MUSICA provides different facilities for data: on the hardware side, there is a high-performance all-flash WekaIO parallel filesystem and a high-volume IBM Storage Scale Parallel Filesystem (aka GPFS) plus a node-local flash storage. They are accessible under:

  • WekaIO:
    $SCRATCH expands to /scratch/fsXXXXXX/username

  • IBM Spectrum Scale:
    $HOME expands to /home/username
    $DATA expands to /data/fsXXXXXX/username

where XXXXXX is the project number

  • Local SSD
    /local

Home Storage

$HOME is the location of the user UNIX home directory. It is entirely located on NVMe discs. Each user has their own home directory, independent of project - it is available within every project the user is part of. Quota on $HOME is 50GB and 106 number of files for every user. The storage size can not be extended but the number of files can be increased upon request.

Project Storage

$DATA is a tiered file system containing 1PB flash and around 10PB of HDD storage. It stores up to 10% of the data and all metatdata on NVMe discs and the rest on spinning discs.

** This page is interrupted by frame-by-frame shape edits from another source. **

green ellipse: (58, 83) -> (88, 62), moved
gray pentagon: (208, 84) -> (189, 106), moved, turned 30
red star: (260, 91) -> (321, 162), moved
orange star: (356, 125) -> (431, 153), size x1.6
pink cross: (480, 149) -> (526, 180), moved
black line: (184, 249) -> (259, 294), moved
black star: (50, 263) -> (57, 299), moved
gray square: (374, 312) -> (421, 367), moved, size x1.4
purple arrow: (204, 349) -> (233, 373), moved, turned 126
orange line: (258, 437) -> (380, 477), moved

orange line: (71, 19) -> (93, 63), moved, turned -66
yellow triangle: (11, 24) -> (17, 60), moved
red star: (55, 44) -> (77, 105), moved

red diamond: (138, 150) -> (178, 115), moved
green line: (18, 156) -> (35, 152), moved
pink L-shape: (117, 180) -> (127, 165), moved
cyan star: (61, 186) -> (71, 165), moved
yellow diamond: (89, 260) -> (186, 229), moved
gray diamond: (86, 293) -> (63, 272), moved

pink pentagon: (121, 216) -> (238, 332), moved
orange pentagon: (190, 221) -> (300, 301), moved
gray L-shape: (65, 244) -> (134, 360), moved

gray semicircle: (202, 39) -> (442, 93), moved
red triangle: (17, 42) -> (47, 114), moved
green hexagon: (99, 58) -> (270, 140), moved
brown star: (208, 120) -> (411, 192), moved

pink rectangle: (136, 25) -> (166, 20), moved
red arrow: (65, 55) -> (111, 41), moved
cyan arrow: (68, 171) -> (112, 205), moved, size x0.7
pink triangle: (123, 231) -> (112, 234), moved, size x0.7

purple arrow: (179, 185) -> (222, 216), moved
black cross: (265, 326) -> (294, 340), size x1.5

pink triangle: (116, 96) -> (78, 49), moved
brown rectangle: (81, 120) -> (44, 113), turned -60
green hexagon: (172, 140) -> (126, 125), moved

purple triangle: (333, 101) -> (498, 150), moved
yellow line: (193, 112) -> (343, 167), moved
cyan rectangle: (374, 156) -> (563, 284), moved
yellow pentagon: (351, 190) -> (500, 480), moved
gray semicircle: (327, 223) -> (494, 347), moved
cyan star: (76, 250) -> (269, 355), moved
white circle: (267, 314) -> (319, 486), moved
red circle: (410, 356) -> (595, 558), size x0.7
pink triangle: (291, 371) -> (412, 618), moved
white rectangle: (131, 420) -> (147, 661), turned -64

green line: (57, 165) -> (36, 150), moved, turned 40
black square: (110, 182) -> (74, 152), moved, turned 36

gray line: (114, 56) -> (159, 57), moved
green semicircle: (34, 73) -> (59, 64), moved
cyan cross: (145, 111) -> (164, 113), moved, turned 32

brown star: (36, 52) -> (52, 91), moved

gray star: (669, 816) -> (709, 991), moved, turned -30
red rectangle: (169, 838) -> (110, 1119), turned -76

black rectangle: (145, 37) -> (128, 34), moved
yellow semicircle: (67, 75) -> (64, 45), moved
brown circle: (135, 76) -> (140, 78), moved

Frequently used files are automatically moved to the NVMe tier, while unused files are moved back to the HDD tier.
Quota on $DATA is 10TB and 106 number of files for the project and can be extended up to 100TB. If there is need for even more storage, specific arrangements can be made.

Access permissions

The files on $DATA are usually group read-/writable so project members can exchange data.

Check quota

You can check your current quota usage on each of the two storage systems with:

mmlsquota --block-size auto -j data_fs7XXXX data [or home_fs7XXXX home]

Scratch Storage

$SCRATCH is a very fast all-flash system intended for scratch (non-longtern) data. It has a size of 4PB with a quota of 5TB for the project and no limit on the number of files. Extension is possible upon request.

Data retention

$SCRATCH is intended for temporary data and is therefore not backed up and may be cleared when space is needed.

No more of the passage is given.